Bolton’s hawkishness meant that his statement toward North
Korea carried with it overtones of a threat, as despite the denuclearization
agreement by Libya, less than a decade later, Gaddafi was under air attack by
NATO forces as the Libyan Revolution raged on in 2011. He was eventually shot
and sodomized in a drain culvert by opposing forces while trying to escape
after the Battle of Sirte.
Pyongyang has often referred to Libya as an example of why
one should never relinquish nuclear weapons and why North Korea can’t trust the
United States, as the U.S. and the West eventually facilitated Gaddafi’s
disposition and death (along with Saddam Hussein’s) despite their nuclear and
WMD capitulation.
Indeed, Dr. Guo Yu, principal Asia analyst at the global
risk consultancy Verisk Maplecroft said
that Kim Jong-un has learned this lesson well, “We see in Libya and Iraq
countries who gave up their WMD programs, and foreign power campaigns that led
to a regime change,…To safeguard against that, North Korea [is] firmly in the
belief that they need to have credible nuclear deterrent…”

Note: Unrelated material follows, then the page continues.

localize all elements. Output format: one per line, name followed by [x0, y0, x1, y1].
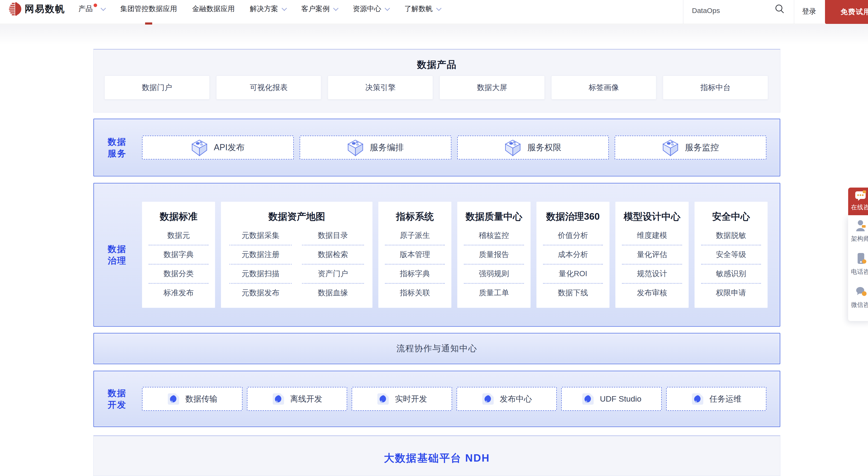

So, whether or not Bolton’s comments were an unforced error
or a less-than-subtle attempt to derail the summit process is up for debate.
Regardless, with pressure from China and after some substantial “explanations”
by the Trump administration, saying that Bolton was only referring to the
positive outcomes of 2002-03 and not ultimately to regime change, the summit
process was back on track.
This was especially true as tensions eased further after
North Korea released three American prisoners it had been holding for as long
as 31 months. Kim Dong-chul, Kim Sang-duk, and Kim Hak-song were released to
the newly confirmed Mike Pompeo as Secretary of State and landed at Joint
Andrews Airforce Base in Washington, DC on May 10.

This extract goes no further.